Since proteins with great structural complexity are on the rise, it is pressing to update the structural domain databases and improve the performance of the off-the-shelf algorithms or develop new ones. The SCOP15 and CATH16 databases are the gold standards17 and often regarded as the data sets for comparing and evaluating different algorithms. But the update cycle of structural domain databases is long in general. And some divergences exist among different domain databases, since the experts and methods usually make different domain assignments based on their own understanding of structural domain.

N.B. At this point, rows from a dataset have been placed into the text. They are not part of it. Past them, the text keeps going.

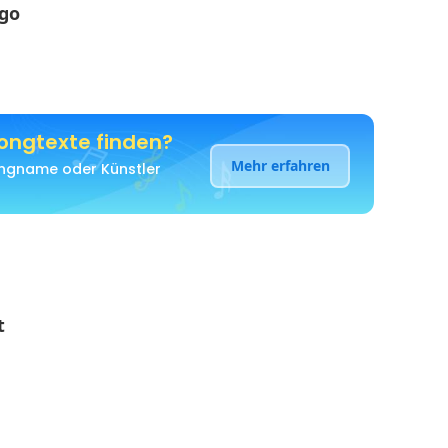
 go
ongtexte finden?
Mehr erfahren
Songname oder Künstler
t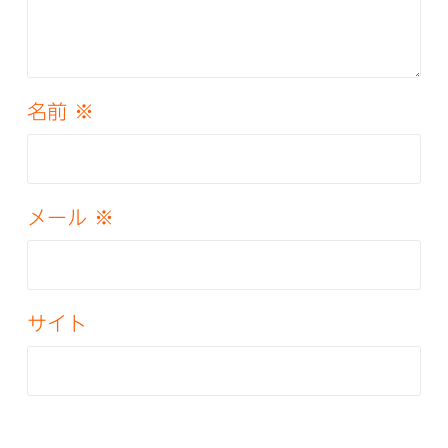
名前
※
メール
※
サイト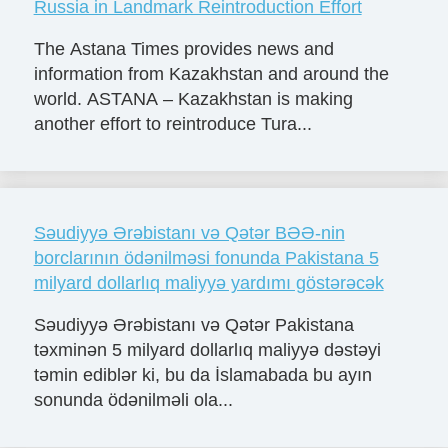
Russia in Landmark Reintroduction Effort
The Astana Times provides news and
information from Kazakhstan and around the
world. ASTANA – Kazakhstan is making
another effort to reintroduce Tura...
Səudiyyə Ərəbistanı və Qətər BƏƏ-nin
borclarının ödənilməsi fonunda Pakistana 5
milyard dollarlıq maliyyə yardımı göstərəcək
Səudiyyə Ərəbistanı və Qətər Pakistana
təxminən 5 milyard dollarlıq maliyyə dəstəyi
təmin ediblər ki, bu da İslamabada bu ayın
sonunda ödənilməli ola...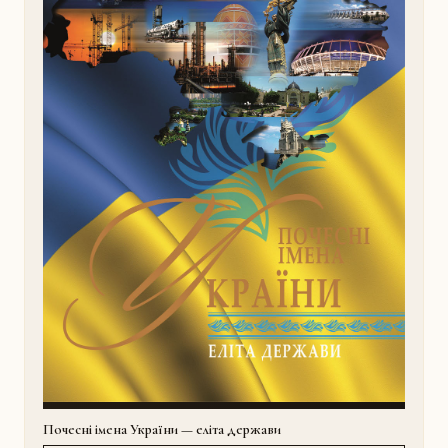
Почесні імена України — еліта держави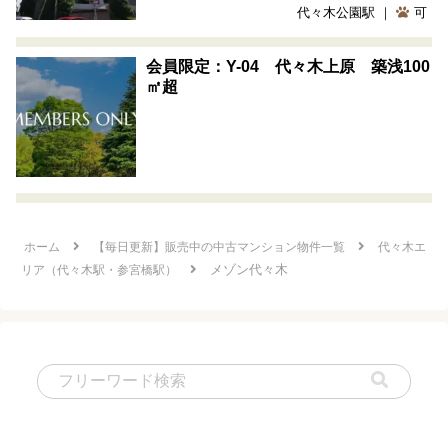
代々木公園駅 ｜
可
会員限定：Y-04 代々木上原 築浅100
㎡超
ホーム
【毎日更新】販売中の中古マンション物件一覧
代々木エ
メゾン代々木
リア（代々木駅・参宮橋駅）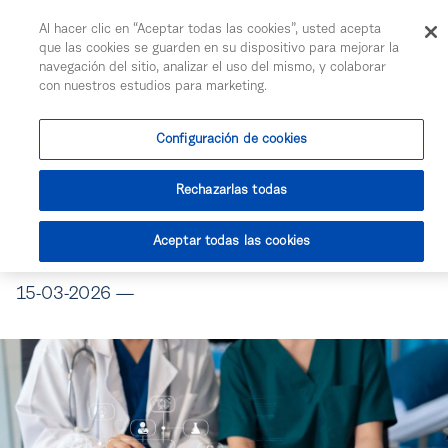
Togg
Al hacer clic en “Aceptar todas las cookies”, usted acepta
Saltar al contenido principal
que las cookies se guarden en su dispositivo para mejorar la
navegación del sitio, analizar el uso del mismo, y colaborar
con nuestros estudios para marketing.
Toda la actualidad
Configuración de cookies
Farmavenix: logística
Rechazarlas todas
que impulsa la
eficiencia hospitalaria
Aceptar todas las cookies
15-03-2026 —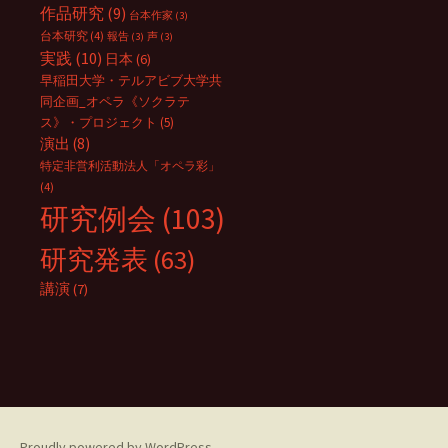
作品研究
(9)
台本作家
(3)
台本研究
(4)
報告
(3)
声
(3)
実践
(10)
日本
(6)
早稲田大学・テルアビブ大学共
同企画_オペラ《ソクラテ
ス》・プロジェクト
(5)
演出
(8)
特定非営利活動法人「オペラ彩」
(4)
研究例会
(103)
研究発表
(63)
講演
(7)
Proudly powered by WordPress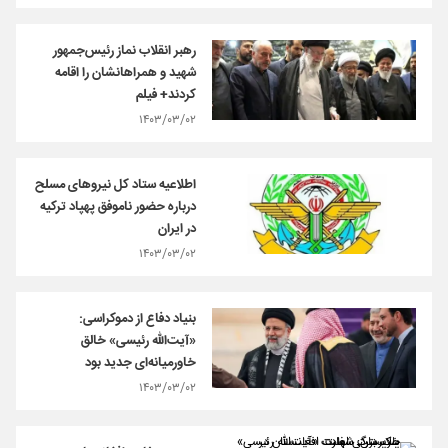
رهبر انقلاب نماز رئیس‌جمهور
شهید و همراهانشان را اقامه
کردند+ فیلم
۱۴۰۳/۰۳/۰۲
اطلاعیه ستاد کل نیروهای مسلح
درباره حضور ناموفق پهپاد ترکیه
در ایران
۱۴۰۳/۰۳/۰۲
بنیاد دفاع از دموکراسی:
«آیت‌الله رئیسی» خالق
خاورمیانه‌ای جدید بود
۱۴۰۳/۰۳/۰۲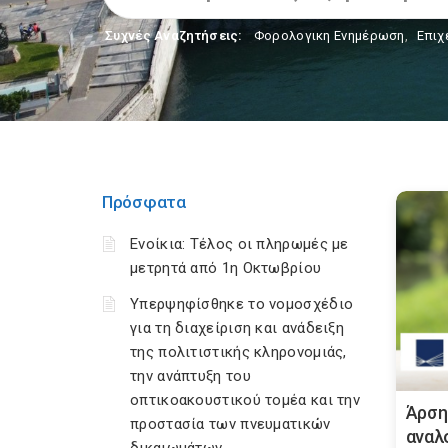
Συχνές Αναζητήσεις:
Φορολογικη Ενημέρωση
,
Επιχ
Πρόσφατα
Ενοίκια: Τέλος οι πληρωμές με
μετρητά από 1η Οκτωβρίου
Υπερψηφίσθηκε το νομοσχέδιο
για τη διαχείριση και ανάδειξη
της πολιτιστικής κληρονομιάς,
την ανάπτυξη του
οπτικοακουστικού τομέα και την
Άρση
προστασία των πνευματικών
αναλ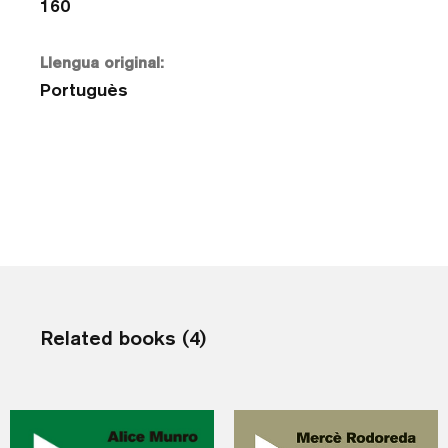
160
Llengua original:
Portuguès
Related books (4)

Many automatic algorithms are constantly emerging to identify domains18 as correctly as possible and exactly annotate the structures of new proteins. PDP19 is mainly based on the assumptions of domain compactness. When the structure of a protein is not compact enough, it splits proteins into two domains illogically. DomainParser20,21 is based on graph theory and finds the minimal cut through domain interfaces, but rarely splits secondary structure elements between domains. Even it misses small domains or domains with low secondary structure ratio. PUU22 hypothesizes the domain is an autonomously folding unit, so that usually identifies more domains than experts. DDOMAIN22 maximizes the intra-domain contacts on a normalized contact-based domain-domain interaction profile. Its limitations is the assumption that each structural domain is a continuous segment, but some domains are consisted of some different segments. CA23 and SS23 algorithms, based on the alpha-carbon atoms and secondary structure elements respectively, use the average-linkage clustering algorithm to attain a dendrogram, then assign domains by cutting it. They are simple and fast, but neglect the spatially structural properties of domains.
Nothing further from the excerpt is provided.